Last week, there was a 600 lb patient undergo ECT. We were thinking of either doing it under LMA or ETT, but she was mallampati I and surprisingly easy to mask ventilate with oral airway) once she went to sleep. We used methohexital, ketamine, sux (while ramped and reversed T).

Psych performed ECT and patient desatted to 70s (which was expected). I placed oral airway back in and ventilate back up to 95% and everything was going well.

Once she started waking up, she got extremely combative, took out the oral airway, and started desaturating, then pulled out her IV and disconnected her monitors, and it was almost impossible to hold her down.

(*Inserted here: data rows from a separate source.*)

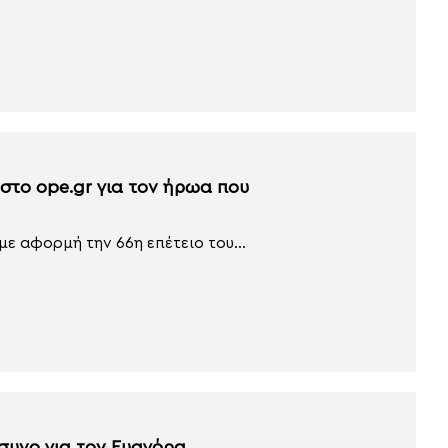
στο ope.gr για τον ήρωα που
 αφορμή την 66η επέτειο του...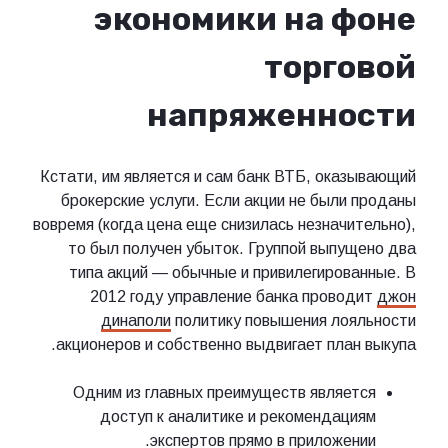
экономики на фоне
торговой
напряженности
Кстати, им является и сам банк ВТБ, оказывающий
брокерские услуги. Если акции не были проданы
вовремя (когда цена еще снизилась незначительно),
то был получен убыток. Группой выпущено два
типа акций — обычные и привилегированные. В
2012 году управление банка проводит
джон
динаполи
политику повышения лояльности
акционеров и собственно выдвигает план выкупа.
Одним из главных преимуществ является
доступ к аналитике и рекомендациям
экспертов прямо в приложении.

I don't even know what her saturation dropped to since the monitors were off and we were trying to place IV and monitors back on for couple minutes, while I'm trying to ventilate the patient.

Ultimately, after about 5 minutes of fighting, patient calmed down and started breathing on her own and everything was fine.

But at that moment, if I still had trouble ventilating and she remained combative, what would you guys do without IV or monitors? My only thought was to replace oral airway and hope for the best. I don't think she would've taken an LMA at that stage, and IM meds would take so long before it kicks in (she would probably go into hypoxic arrest before IM ketamine/sux kicks in). I was thinking maybe slug her with propofol or precedex if this happens next time (with IV in place). Any thoughts?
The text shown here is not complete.